I stand and circle the table, climb onto his lap, and cup his face. “You don’t stop loving people when they die. Carrying their memory isn’t a wound. It’s an honor.”
Sullivan wraps his arms around me and breathes out a long, broken breath. He turns his head and presses his mouth to the side of my neck where the flannel collar gapes.
We sit at his kitchen table in the cold morning while the wind moves the pines outside.

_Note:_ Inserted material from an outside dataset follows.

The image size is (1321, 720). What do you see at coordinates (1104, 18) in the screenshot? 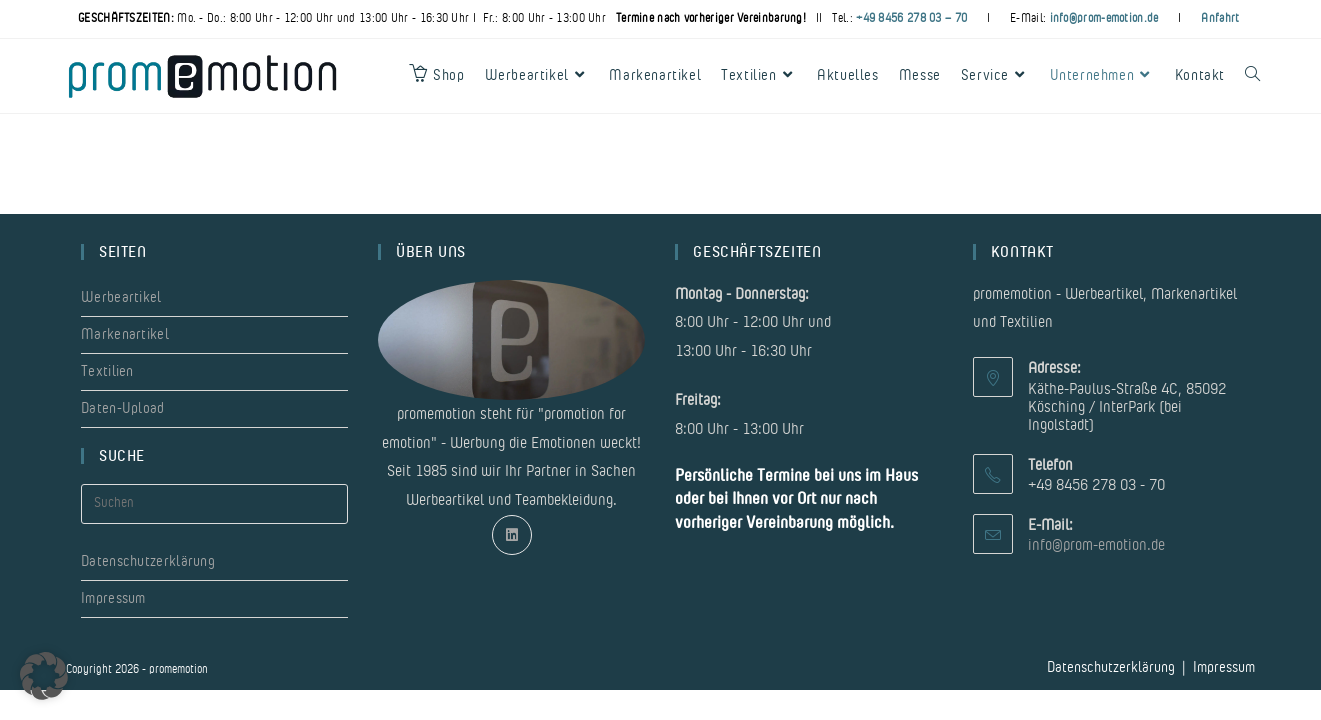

Later—an hour, maybe two—he makes more coffee, and I let him. We don’t talk. The silence is solid and warm, filled with everything he said earlier and everything he hasn’t found the words for yet
He’s behind me at the counter. I sense him before he touches me—his heat, his hesitation. Then, his forehead rests against the curve of my neck as his arms wrap around me, and I stop breathing.
“I’m sorry,” he says into my collarbone. “I had a whole speech.”
“What was the speech?”
“Goodbye.”
My laugh is small and painful. “Yeah, I figured.”
His arms clamp down, and I hold his hands because if he pulls back, I wouldn’t survive the pain in any way I know.